Sight seen as centre for Northern revolution
An architecture and design firm has put out plans for massive development in Australia's north, in a town where crocodiles outnumber humans 1,000 to one.
There is always talk of the need and benefits to attracting more people to the northern half of the country; reducing population density, improving environmental care, creating new jobs and expanding sustainable agriculture industries are just a few of the drawcards.
Now, architects and engineers at the company Ecoscape have earmarked Lake Argyle in the East Kimberley as a potential capital city for the future heart of the nation.
Lake Argyle is actually a dam created by the stemming of the Ord River in the nineteen-sixties.

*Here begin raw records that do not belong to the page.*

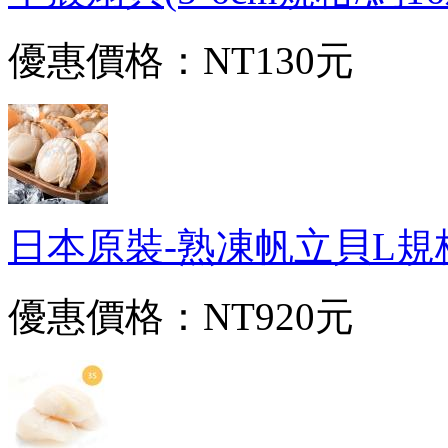
優惠價格：
NT130元
日本原裝-熟凍帆立貝L規格(2
優惠價格：
NT920元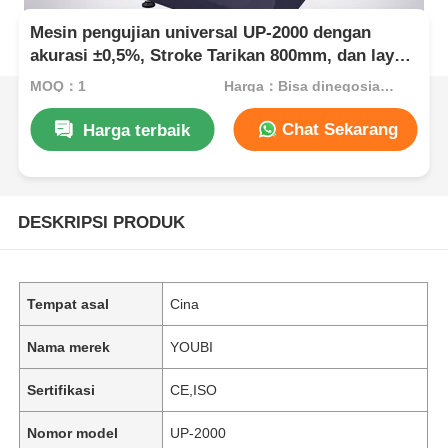
Mesin pengujian universal UP-2000 dengan
akurasi ±0,5%, Stroke Tarikan 800mm, dan layar
sentuh berwarna 5 inci untuk pengujian
MOQ：1
Harga：Bisa dinegosiasikan
kekuatan kulit
Chat Sekarang
Harga terbaik
DESKRIPSI PRODUK
Tempat asal
Cina
Nama merek
YOUBI
Sertifikasi
CE,ISO
Nomor model
UP-2000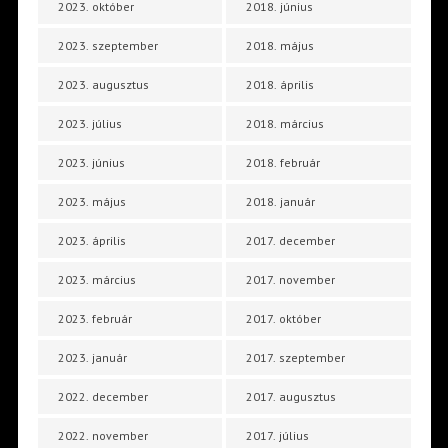
2023. október
2018. június
2023. szeptember
2018. május
2023. augusztus
2018. április
2023. július
2018. március
2023. június
2018. február
2023. május
2018. január
2023. április
2017. december
2023. március
2017. november
2023. február
2017. október
2023. január
2017. szeptember
2022. december
2017. augusztus
2022. november
2017. július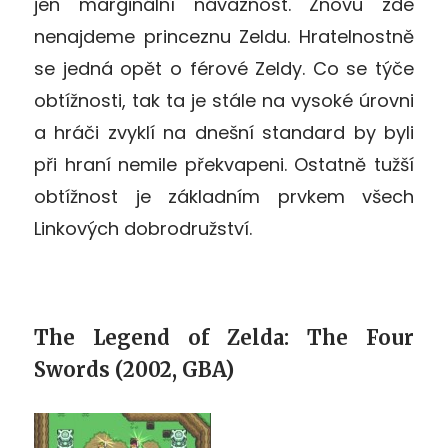
jen marginální návaznost. Znovu zde
nenajdeme princeznu Zeldu. Hratelnostně
se jedná opět o férové Zeldy. Co se týče
obtížnosti, tak ta je stále na vysoké úrovni
a hráči zvyklí na dnešní standard by byli
při hraní nemile překvapeni. Ostatně tužší
obtížnost je základním prvkem všech
Linkových dobrodružství.
The Legend of Zelda: The Four
Swords (2002, GBA)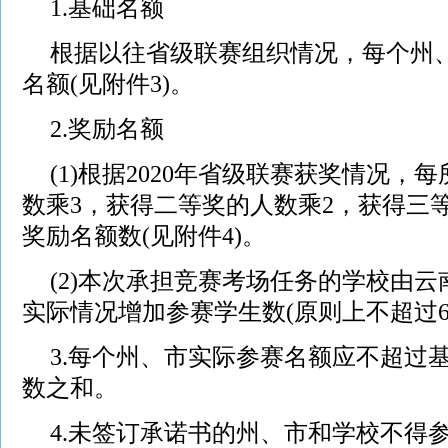
1.基础名额
根据以往省级联赛组织情况，每个州
名额(见附件3)。
2.奖励名额
(1)根据2020年省级联赛获奖情况，
数乘3，获得二等奖的人数乘2，获得三
奖励名额数(见附件4)。
(2)本次承担竞赛考场任务的学校由
实际情况增加参赛学生数(原则上不超过6
3.每个州、市实际参赛名额应不超过
数之和。
4.未签订承诺书的州、市和学校不得参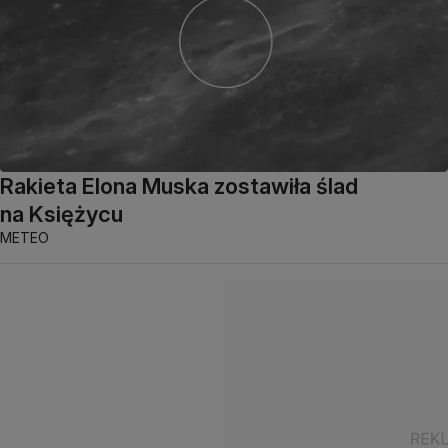
Rakieta Elona Muska zostawiła ślad
na Księżycu
METEO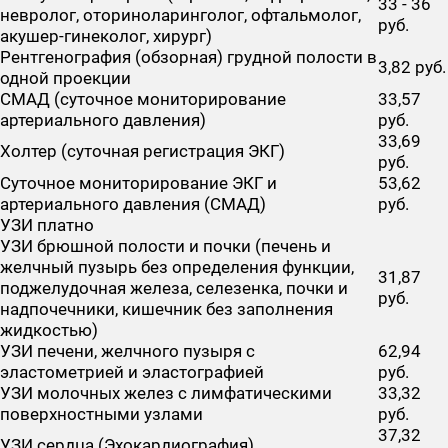
33 - 36
невролог, оториноларинголог, офтальмолог,
руб.
акушер-гинеколог, хирург)
Рентгенография (обзорная) грудной полости в
3,82 руб.
одной проекции
СМАД (суточное мониторирование
33,57
артериального давления)
руб.
33,69
Холтер (суточная регистрация ЭКГ)
руб.
Суточное мониторирование ЭКГ и
53,62
артериального давления (СМАД)
руб.
УЗИ платно
УЗИ брюшной полости и почки (печень и
желчный пузырь без определения функции,
31,87
поджелудочная железа, селезенка, почки и
руб.
надпочечники, кишечник без заполнения
жидкостью)
УЗИ печени, желчного пузыря с
62,94
эластометрией и эластографией
руб.
УЗИ молочных желез с лимфатическими
33,32
поверхностными узлами
руб.
37,32
УЗИ сердца (Эхокардиография)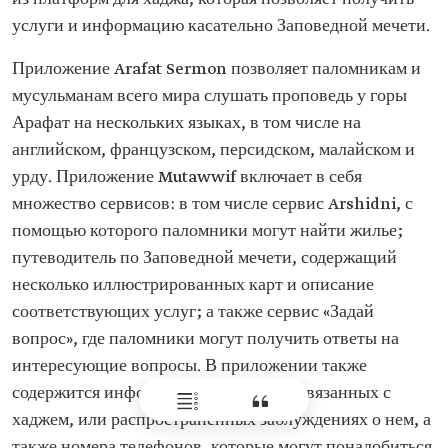
услуги и информацию касательно Заповедной мечети.
Приложение Arafat Sermon позволяет паломникам и
мусульманам всего мира слушать проповедь у горы
Арафат на нескольких языках, в том числе на
английском, французском, персидском, малайском и
урду. Приложение Mutawwif включает в себя
множество сервисов: в том числе сервис Arshidni, с
помощью которого паломники могут найти жилье;
путеводитель по Заповедной мечети, содержащий
несколько иллюстрированных карт и описание
соответствующих услуг; а также сервис «Задай
вопрос», где паломники могут получить ответы на
интересующие вопросы. В приложении также
содержится информация о вопросах, связанных с
хаджем, или распространенных заблуждениях о нем, а
также номера телефонов, которые могут понадобиться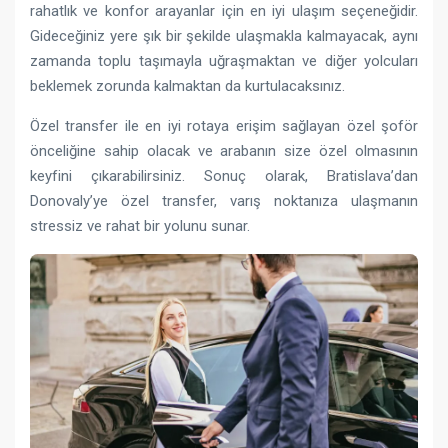
rahatlık ve konfor arayanlar için en iyi ulaşım seçeneğidir.
Gideceğiniz yere şık bir şekilde ulaşmakla kalmayacak, aynı
zamanda toplu taşımayla uğraşmaktan ve diğer yolcuları
beklemek zorunda kalmaktan da kurtulacaksınız.
Özel transfer ile en iyi rotaya erişim sağlayan özel şoför
önceliğine sahip olacak ve arabanın size özel olmasının
keyfini çıkarabilirsiniz. Sonuç olarak, Bratislava’dan
Donovaly’ye özel transfer, varış noktanıza ulaşmanın
stressiz ve rahat bir yolunu sunar.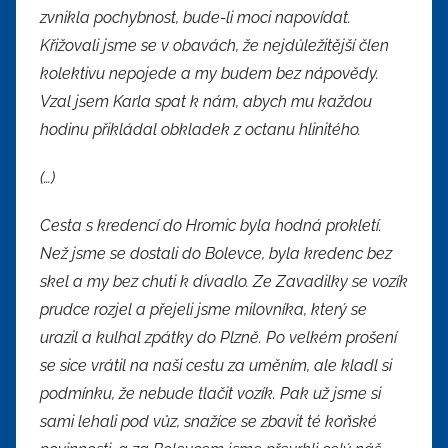
zvnikla pochybnost, bude-li moci napovídat.
Křižovali jsme se v obavách, že nejdůležitější člen
kolektivu nepojede a my budem bez nápovědy.
Vzal jsem Karla spat k nám, abych mu každou
hodinu přikládal obkladek z octanu hlinitého.
(…)
Cesta s kredencí do Hromic byla hodná prokletí.
Než jsme se dostali do Bolevce, byla kredenc bez
skel a my bez chuti k divadlo. Ze Zavadilky se vozík
prudce rozjel a přejeli jsme milovníka, který se
urazil a kulhal zpátky do Plzně. Po velkém prošení
se sice vrátil na naši cestu za uměním, ale kladl si
podmínku, že nebude tlačit vozík. Pak už jsme si
sami lehali pod vůz, snažíce se zbavit té koňské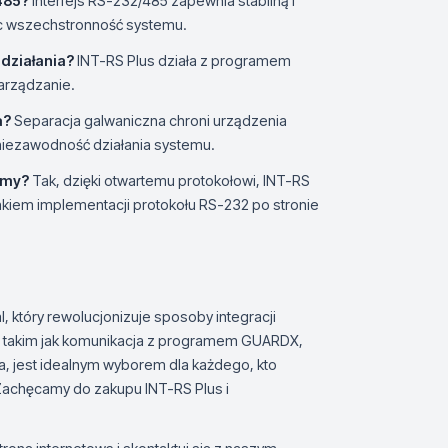
/485?
Interfejs RS-232/485 zapewnia stabilną i
c wszechstronność systemu.
działania?
INT-RS Plus działa z programem
arządzanie.
a?
Separacja galwaniczna chroni urządzenia
niezawodność działania systemu.
rmy?
Tak, dzięki otwartemu protokołowi, INT-RS
kiem implementacji protokołu RS-232 po stronie
, który rewolucjonizuje sposoby integracji
 takim jak komunikacja z programem GUARDX,
, jest idealnym wyborem dla każdego, kto
achęcamy do zakupu INT-RS Plus i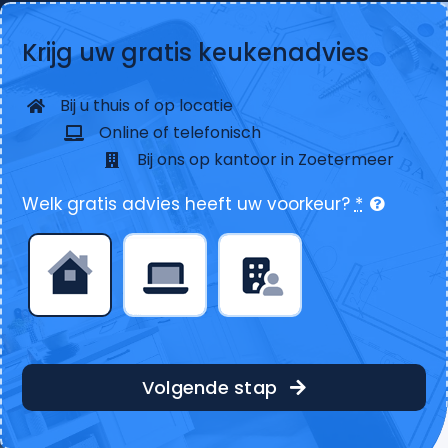
Krijg uw gratis keukenadvies
Bij u thuis of op locatie
Online of telefonisch
Bij ons op kantoor in Zoetermeer
Welk gratis advies heeft uw voorkeur?
*
Volgende stap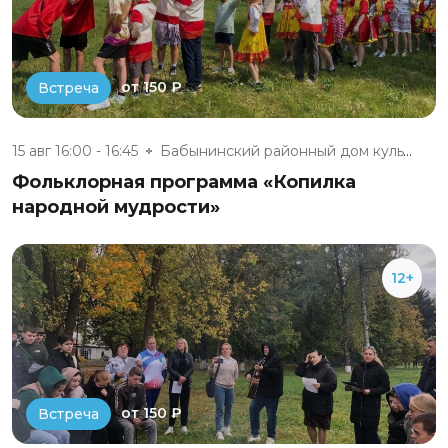
от 150 ₽
Встреча
15 авг 16:00 - 16:45
Бабынинский районный дом культ...
Фольклорная программа «Копилка
народной мудрости»
12+
от 150 ₽
Встреча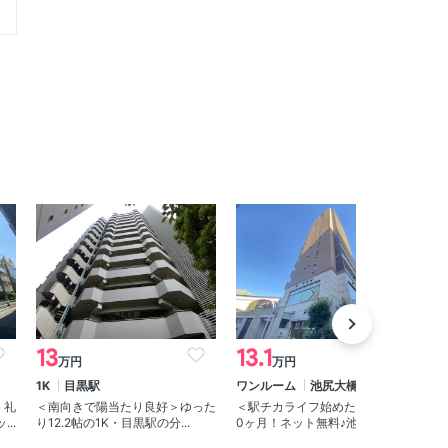
13
13.1
1
万円
万円
1K
目黒駅
ワンルーム
池尻大橋駅
1
・礼
＜南向きで陽当たり良好＞ゆった
＜駅チカライフ始めたい！＞礼金
＜
..
り12.2帖の1K・目黒駅の分...
0ヶ月！ネット無料♪池尻大橋駅...
月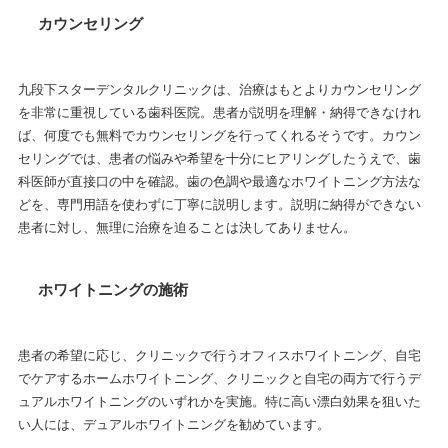
カウンセリング
九段下スターデンタルクリニックは、治療はもとよりカウンセリング
を非常に重視している歯科医院。患者が説明を理解・納得できなけれ
ば、何度でも無料でカウンセリングを行ってくれるそうです。カウン
セリングでは、患者の悩みや希望を十分にヒアリングしたうえで、歯
科医師が直接口の中を確認。歯の色調や最適なホワイトニング方法な
どを、専門用語を使わずに丁寧に説明します。説明に納得ができない
患者に対し、無理に治療を迫ることは決してありません。
ホワイトニングの施術
患者の希望に応じ、クリニックで行うオフィスホワイトニング、自宅
でケアするホームホワイトニング、クリニックと自宅の両方で行うデ
ュアルホワイトニングのいずれかを実施。特に高い漂白効果を狙いた
い人には、デュアルホワイトニングを勧めています。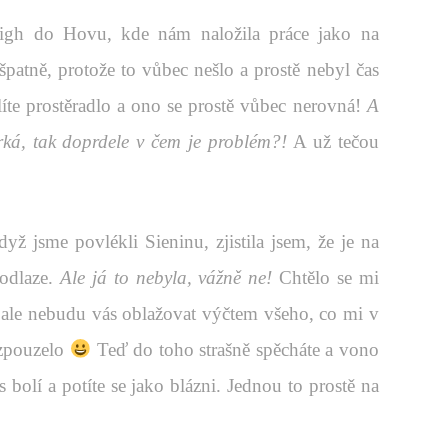
eigh do Hovu, kde nám naložila práce jako na
i špatně, protože to vůbec nešlo a prostě nebyl čas
ehlíte prostěradlo a ono se prostě vůbec nerovná!
A
orká, tak doprdele v čem je problém?!
A už tečou
když jsme povlékli Sieninu, zjistila jsem, že je na
podlaze.
Ale já to nebyla, vážně ne!
Chtělo se mi
 ale nebudu vás oblažovat výčtem všeho, co mi v
vzpouzelo
Teď do toho strašně spěcháte a vono
 bolí a potíte se jako blázni. Jednou to prostě na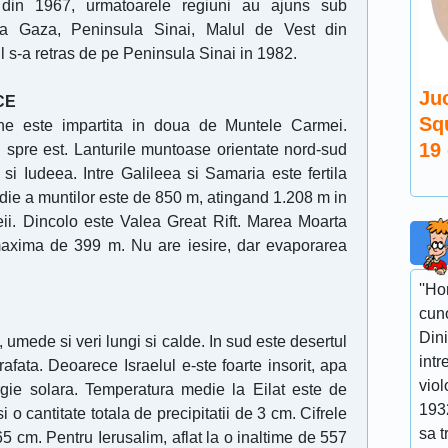
din 1967, urmatoarele regiuni au ajuns sub
unea Gaza, Peninsula Sinai, Malul de Vest din
ul s-a retras de pe Peninsula Sinai in 1982.
Juc
CE
Sq
ne este impartita in doua de Muntele Carmei.
19
 spre est. Lanturile muntoase orientate nord-sud
si Iudeea. Intre Galileea si Samaria este fertila
die a muntilor este de 850 m, atingand 1.208 m in
ii. Dincolo este Valea Great Rift. Marea Moarta
axima de 399 m. Nu are iesire, dar evaporarea
''Ho
cuno
Dini
, umede si veri lungi si calde. In sud este desertul
intr
ata. Deoarece Israelul e-ste foarte insorit, apa
viol
rgie solara. Temperatura medie la Eilat este de
193
i o cantitate totala de precipitatii de 3 cm. Cifrele
sa t
5 cm. Pentru Ierusalim, aflat la o inaltime de 557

It currently includes a population of 20,000 crocodiles and around a dozen humans on its banks.
But Ecoscape says Lake Argyle could become a northern capital capable of sustaining a population of 150,000 people.
Their plans include an international airport, clean energy supply, recycled water, integrated public transport and other ideas tailored to the needs of what could be Australia’s most isolated city.
Speaking to the ABC, Ecoscape environmental scientist David Kaesehagen said Lake Argyle is an ideal combination of the perfect opportunity and beautiful scenery.
“We started looking at... how you'd build a new, modern, sustainable city which looks at using modern technology and meets the challenges of particularly hot environments,” Kaesehagen said.
“[Lake Argyle has] industries around it, it’s got mining and agribusiness, it’s got a whole range of different industries which can attract and hold people, so the place itself has got such intrinsic beauty that that works to glue people to place.
“There are so many opportunities here, there are more than 70 islands here, you can imagine resorts on different islands, you can imagine Australians really enjoying themselves in this beautiful part of the country.
“Not many people get to experience it, and those that do ... find it breath-taking, so I can sort of see this place as a great site for a conurbation of some sort, imagine it.”